In other words, thanks to the distributed computing system HDFS and YARN (Yet Another Resource Negotiator), the software allows the user to process gigantic volumes of data spread across thousands of computers as if it were one huge machine.
How to adapt this to your case? The story of these technological leaps is inevitably binding for you and your organization.
Don’t know distributed computing? It is urgent to better understand it and train yourself or your teams.
<p As for the tools, the story of Hadoop shows how its logic is imposed on the universe of Big Data. Its universe should not remain foreign to you. Think about it.
But the story is not over.
In 2009, researchers at the University of California, Berkeley developed Apache Spark, an alternative to MapReduce. Spark performs its calculations in parallel using in-memory storage, it is up to 100 times faster than MapReduce. Spark can be used alone or within Hadoop.

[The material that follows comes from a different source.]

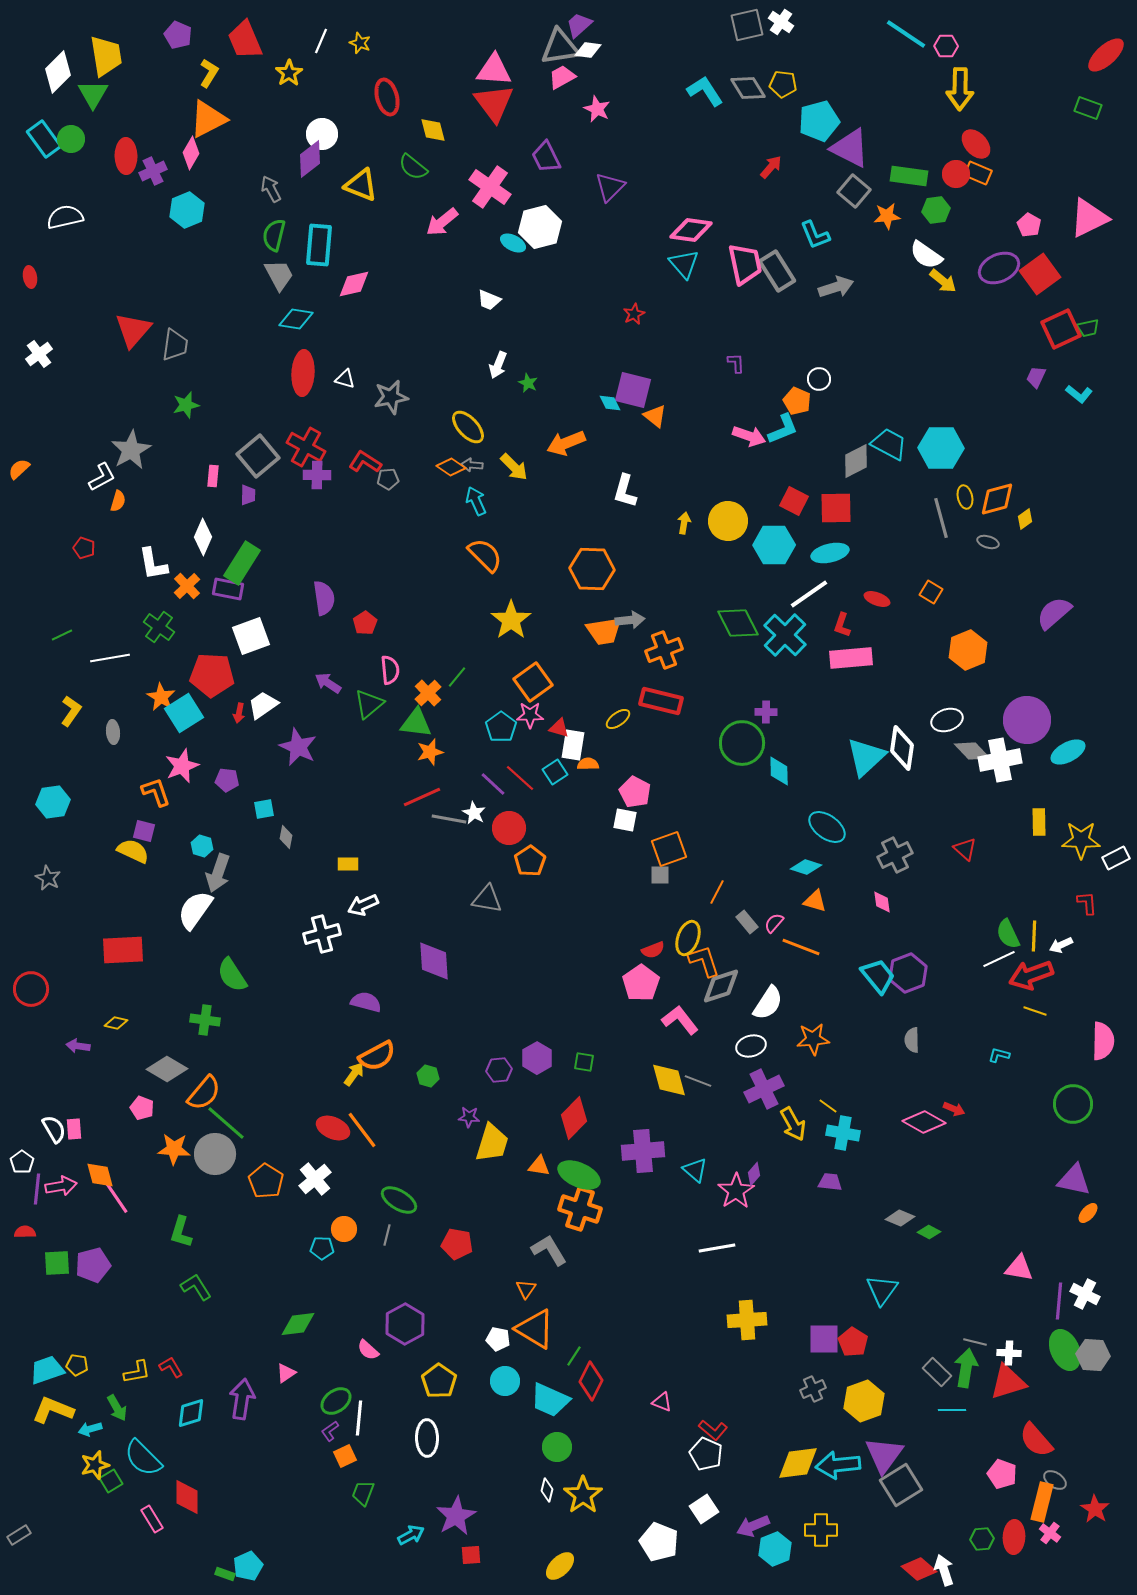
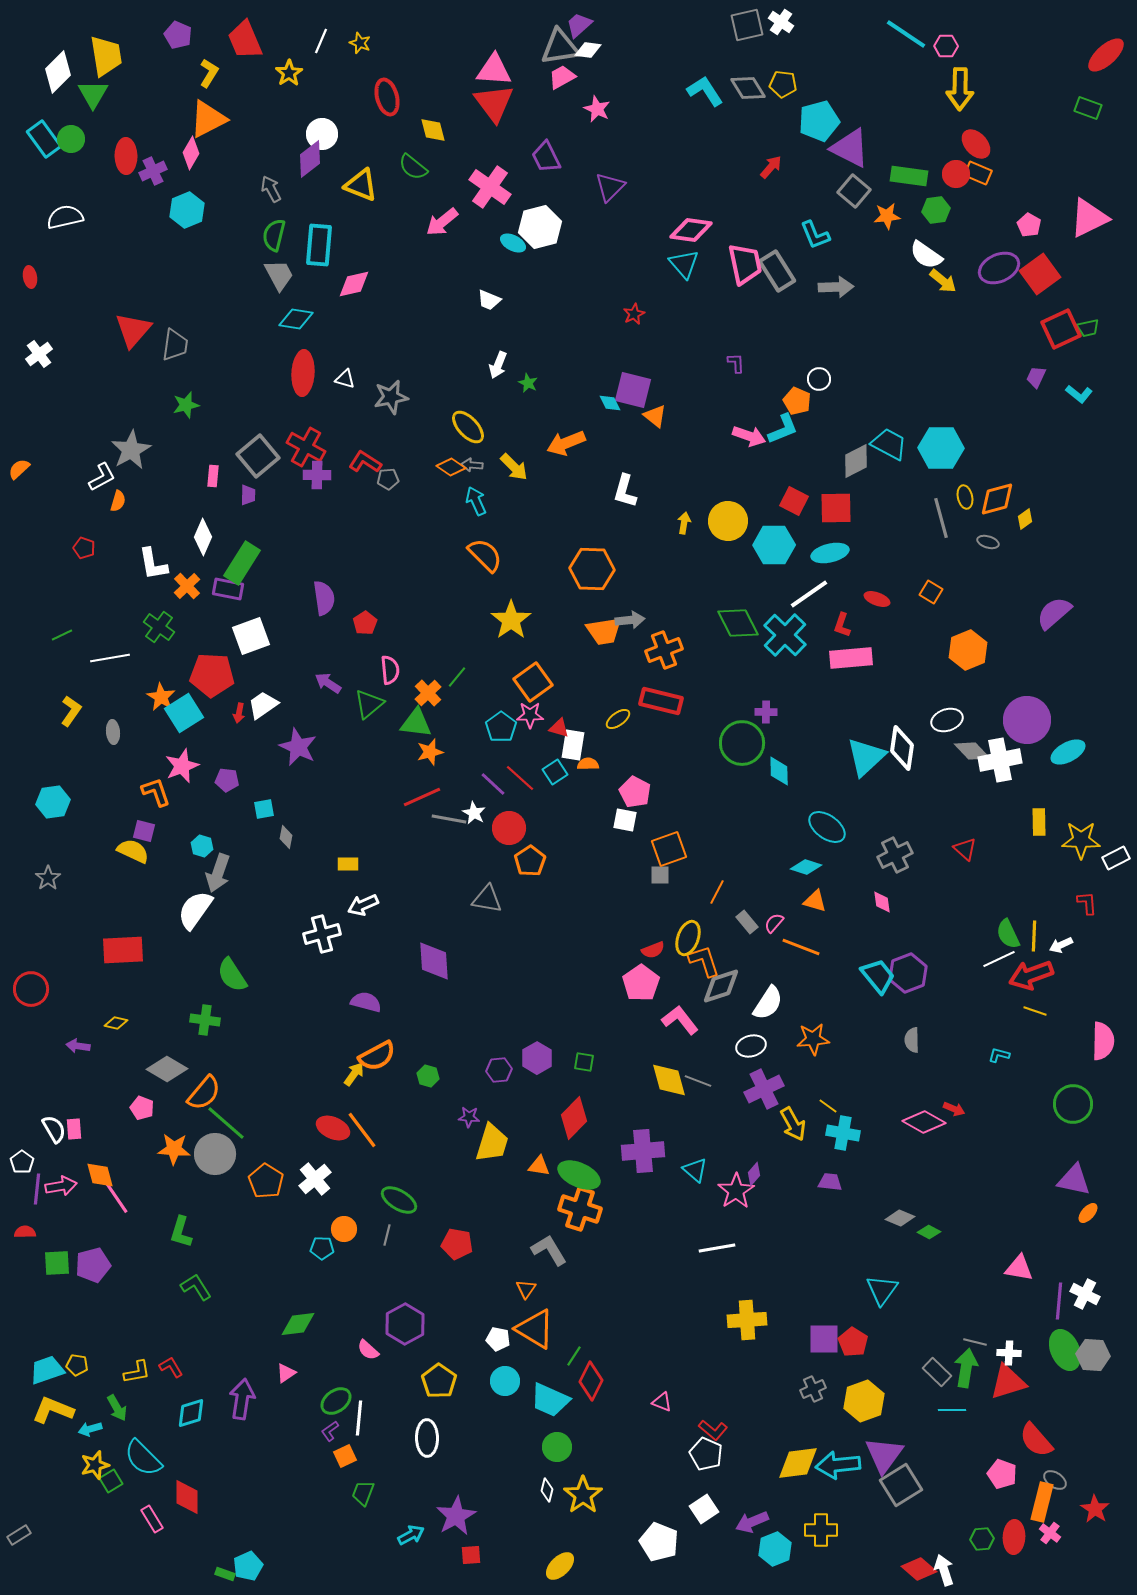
gray arrow at (836, 287): rotated 16 degrees clockwise
gray star at (48, 878): rotated 10 degrees clockwise
purple arrow at (753, 1526): moved 1 px left, 4 px up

Even with Hadoop, you still need a way to store and access data.
This is generally what NoSQL databases such as MongoDB, CouchDB, or Cassandra are used for processing unstructured or semi-structured data distributed across multiple machines.
Unlike data warehouses, where massive amounts of data are sent to a unified format and stored in a single data store, these tools do not alter the nature or location of the original data — emails remain emails, sensor data remains sensor data — and can be stored practically anywhere.

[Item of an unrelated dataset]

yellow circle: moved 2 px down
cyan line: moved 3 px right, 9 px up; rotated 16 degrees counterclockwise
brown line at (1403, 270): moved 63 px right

One problem remains: having massive amounts of data in NoSQL databases installed in machine clusters is not very useful unless you do something with it. This is where Big Data analysis comes in.
Tools such as Tableau, Splunk, and Jasper BI allow you to analyze this data to identify patterns, extract meanings, and reveal new insights. What you do with it will depend on your needs.
Again, skills in these analyses are particularly in demand. This is part of the skills to acquire.
Note also that mastering NoSQL databases seems important, if not essential. Knowing and mastering NoSQL seems essential for the world of Big Data. Although… in this article, you will see that SQL is making a comeback in the Big Data universe.
To be continued…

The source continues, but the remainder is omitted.